The aim of this paper is to solve the problem of placing safety stock over a Logistic Network (LN) that is represented by a Generic Bill of Materials (GBOM). Thus the LN encompasses supplying, assembling, and delivering stages. We describe, in detail, the recursive algorithm based on Dynamic Programming (DP) to solve the placing safety stock problem under guaranteed-service time models. We also develop a java-based application (JbA) that both models the LN and runs the recursive DP algorithm. We solved a real case of a company that manufactures fixed brake and clutch pedal modules of cars’ brake system. After running JbA, the levels of inventory decreased by zero in 55 out of 65 stages.

Keywords:
Safety Stock
Guaranteed-service time
Dynamic Programming
Automotive Industry
Resumen

El objetivo de este artículo es resolver el problema de colocación inventario en una Red Logística (LN) que es representada por una Lista de Materiales Genérica (GBOM), de manera que la LN tiene etapas de suministro, ensamble y entrega. Describimos, a detalle, el algoritmo recursivo de Programación Dinámica (DP) para resolver el problema de colocación de inventario en modelos de servicio garantizado. También programamos una aplicación en java (JbA) que modela la LN y ejecuta las operaciones recursivas del algoritmo de DP. Resolvimos un caso real de una empresa que manufactura módulos de frenos y pedales del clutch del sistema de frenos utilizados en los autos. Los resultados muestran que los niveles de inventarios se reducen a cero en 55 de 65 etapas después de ejecutar nuestra JbA.

Texto completo
1Introduction

Manufacturing companies are highly pressured into producing quality products and delivering them to the right location, at the right quantity or amount, and at the right place, subject to reduce both manufacturing and logistic costs. In order to reach this aim, companies have realised that a global approach is required to coordinate operations across the entire Logistic Network (LN) or Supply Chain, e.g. share information to minimise the bullwhip effect [1]; pass products’ demand to upstream members to reduce inventory levels [2] or solve the routing and inventory problem simultaneously [23,26]. Moreover, companies have to dynamically evaluate the LN operations [24] and reduce the complexity generated by the product diversification [25] to reach the global aim of cost reduction.

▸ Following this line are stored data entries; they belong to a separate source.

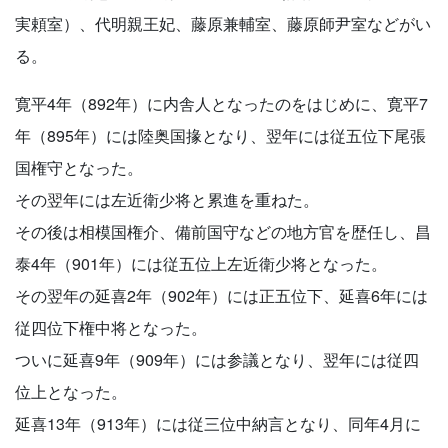
実頼室）、代明親王妃、藤原兼輔室、藤原師尹室などがい
る。
寛平4年（892年）に内舎人となったのをはじめに、寛平7
年（895年）には陸奥国掾となり、翌年には従五位下尾張
国権守となった。
その翌年には左近衛少将と累進を重ねた。
その後は相模国権介、備前国守などの地方官を歴任し、昌
泰4年（901年）には従五位上左近衛少将となった。
その翌年の延喜2年（902年）には正五位下、延喜6年には
従四位下権中将となった。
ついに延喜9年（909年）には参議となり、翌年には従四
位上となった。
延喜13年（913年）には従三位中納言となり、同年4月に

Global inventory management is an important strategy in reducing manufacturing and logistic costs because a proper inventory policy could result in reducing the amount of safety and pipeline stock.

In literature, the problem of placing inventory is divided into single stage and multi stages. The first one is a difficult but well studied problem, the models used to solve it are deterministic (e.g. economic order quantity and wagner-whitin model) and stochastic (e.g. (r, Q) and (s, S) policies)[3]. The multi stage problem could be either stochastic-service (SS) or guaranteed-service (GS). The main difference between SS and GS is the way in which a stage supplies components or assemblies to other downstream stages.

Backorders are allowed in SS multi stage problem, i.e. a fraction of an order cannot be filled at the right time due to a lack of available supply [4-5]. Unlike SS model, the GS model must serve the complete order just in a guaranteed-service time ω.

Our paper deals with GS models in multi stages, thus the problem is to minimise the cost of the safety stock that every stage must hold in order to serve its downstream stages just in the ω, given that the days of inventory required are U = δ + t -ω, where δ is the time in which a stage must be served by its upstream stages and t is the time spent by a stage to perform its task.

The novelties of the proposed paper lie in the methodology employed to solve a real-life LN and in the java-based application programmed to solve the DP algorithm used to solve the GS inventory placing problem [2]. Additionally, we provide a pseudo code full of practical insights to carry out the recursive operations.

We implemented and applied the GS time inventory model (GSTIM) to a company that manufactures fixed brake and clutch pedal modules. We both selected the product with the highest demand and described the steps followed to collect the necessary information to run the java-based application.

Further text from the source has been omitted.